Dissertation: Early Islamic Hermeneutics

My dissertation was completed in 2004 at Emory University under the guidance of my advisor Richard Martin, Gordon Newby, Devin Stewart, and Vernon Robbins. It has now been superseded by my much more comprehensive book The Formation of Islamic Hermeneutics, but a few scholars may still find value in the more extensive documentation the dissertation provides in some long footnotes.

David R. Vishanoff. “Early Islamic Hermeneutics: Language, Speech, and Meaning in Preclassical Legal Theory.” Ph.D. dissertation, Emory University, 2004.

Here is a pdf of the dissertation, which I believe still accurately reflects the formatting and layout of the original. A scanned copy of the original, made by University Microfilms International, is available through many libraries or directly from Proquest here.

The Risāla of Muḥammad ibn Idrīs al‑Shāfiʿī (d. 204/820): Its Structure, Composition, and Significance

At the 2004 American Oriental Society meeting I presented part of Chapter 2 of my dissertation:

“The Risāla of Muḥammad ibn Idrīs al‑Shāfiʿī (d. 204/820): Its Structure, Composition, and Significance for Islamic Legal Theory.” American Oriental Society, San Diego, March 13, 2004.

Much of this material did not make it into my monograph The Formation of Islamic Hermeneutics, but was published later in a separate article “A Reader’s Guide to al-Shāfiʿī’s Epistle on Legal Theory (al-Risāla).

Here is a pdf of the conference paper.

Here is the abstract:

Despite several important studies, the structure and composition of al‑Shāfiʿī’s Risāla, and its relation to subsequent legal theory, remain a puzzle.  Several scholars have been driven to reorder the text or posit multiple stages of redaction in the late 3d/9th century.  Its reputation as the founding text of Islamic legal theory has been rightly called into question.

The difficulties presented by the text may be substantially alleviated if it is read as a sequence of three related but distinct parts, each with its own thesis and internal organization.  These parts are distinguished by formal characteristics as well as content.  Part 1 (through ¶568) seeks to demonstrate that the Qurʾān is a clear, consistent, and comprehensive statement of the law, by using the Prophetic Sunna and analogy to elaborate on summary Qurʾānic injunctions, and by exploiting the many ambiguities of Arabic to reconcile conflicting texts.  Part 2 (¶569-960) shows how to resolve conflicting traditions within the Prophetic Sunna, principally by exploiting linguistic ambiguities.  Part 3 (¶961-1821) gives procedures for arriving at formally correct rulings when, even with the aid of the well-established Sunna, the Qurʾān does not yield definite answers to legal questions.

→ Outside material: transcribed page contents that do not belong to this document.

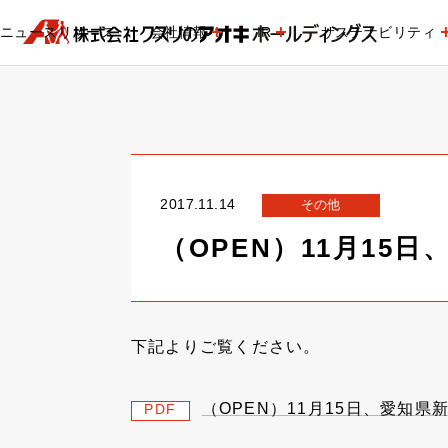
ニュースリリース
会社情報
IR
サステナビリティ
2017.11.14
その他
（OPEN）11月1
下記よりご覧ください。
（OPEN）11月15日、愛知
PDF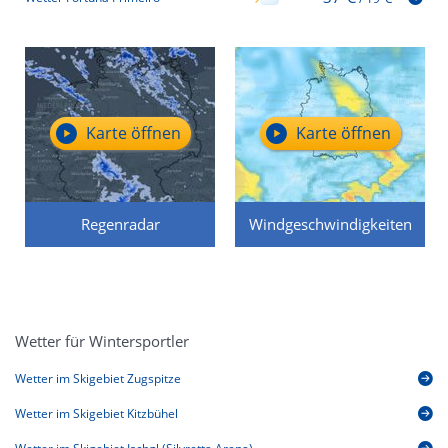
Karte öffnen
Karte öffnen
Regenradar
Windgeschwindigkeiten
Wetter für Wintersportler
Wetter im Skigebiet Zugspitze
Wetter im Skigebiet Kitzbühel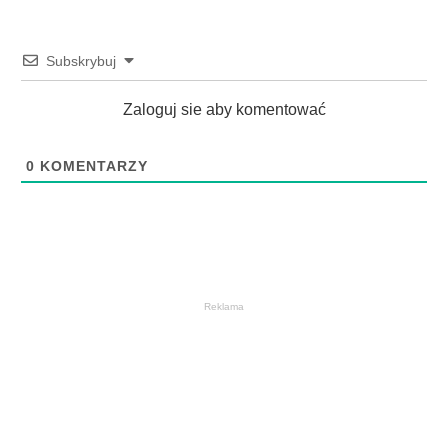
Subskrybuj
Zaloguj sie aby komentować
0
KOMENTARZY
Reklama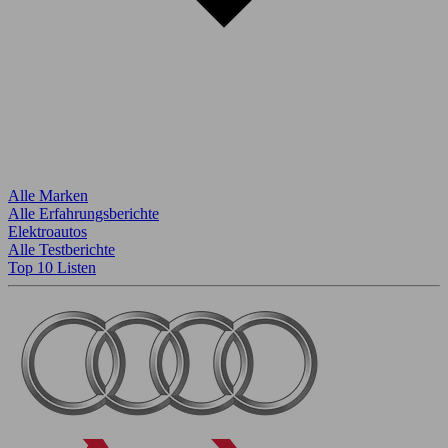
Alle Marken
Alle Erfahrungsberichte
Elektroautos
Alle Testberichte
Top 10 Listen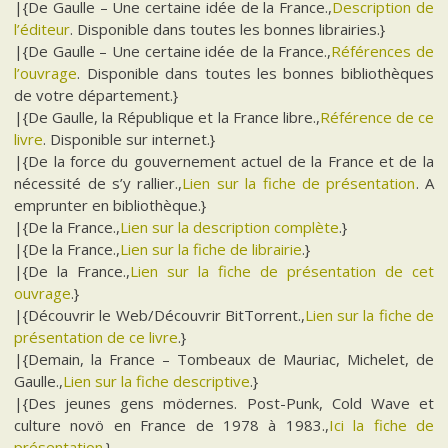
|{De Gaulle – Une certaine idée de la France.,
Description de
l’éditeur
. Disponible dans toutes les bonnes librairies.}
|{De Gaulle – Une certaine idée de la France.,
Références de
l’ouvrage
. Disponible dans toutes les bonnes bibliothèques
de votre département.}
|{De Gaulle, la République et la France libre.,
Référence de ce
livre
. Disponible sur internet.}
|{De la force du gouvernement actuel de la France et de la
nécessité de s’y rallier.,
Lien sur la fiche de présentation
. A
emprunter en bibliothèque.}
|{De la France.,
Lien sur la description complète
.}
|{De la France.,
Lien sur la fiche de librairie
.}
|{De la France.,
Lien sur la fiche de présentation de cet
ouvrage
.}
|{Découvrir le Web/Découvrir BitTorrent.,
Lien sur la fiche de
présentation de ce livre
.}
|{Demain, la France – Tombeaux de Mauriac, Michelet, de
Gaulle.,
Lien sur la fiche descriptive
.}
|{Des jeunes gens mödernes. Post-Punk, Cold Wave et
culture novö en France de 1978 à 1983.,
Ici la fiche de
présentation
.}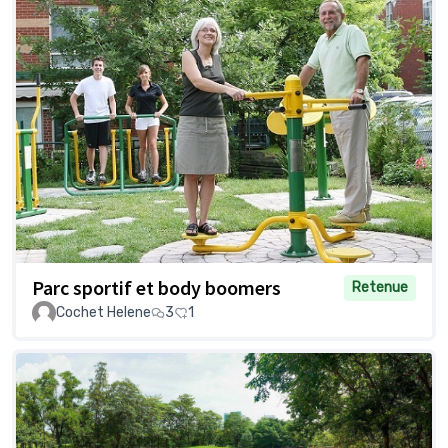
Parc sportif et body boomers
Retenue
Cochet Helene
3
1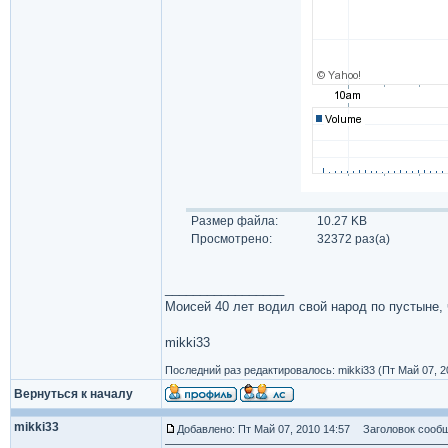
Размер файла:
10.27 KB
Просмотрено:
32372 раз(а)
_________________
Моисей 40 лет водил свой народ по пустыне, ч
mikki33
Последний раз редактировалось: mikki33 (Пт Май 07, 2
Вернуться к началу
mikki33
Добавлено: Пт Май 07, 2010 14:57
Заголовок сообщ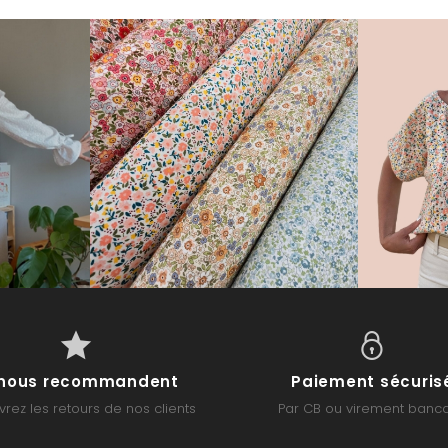
s nous recommandent
Paiement sécuris
rez les retours de nos clients
Par CB ou virement banca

When read in this way, the text as it now stands appears sufficiently coherent to represent the minimally edited lectures of a single scholar, possibly al‑Shāfiʿī.  Furthermore, although the Risāla does not display the same structure as later legal theory manuals, it does introduce both the major hermeneutical problem of legal theory (the correlation of law with revelation) and the classical solution to that problem (the analysis of linguistic ambiguity.)  This contribution was not ignored, but on the contrary was disputed and elaborated already during the 3d/9th century.  This paper thus reaffirms but also redescribes the central role of the Risāla in the development of Islamic legal theory.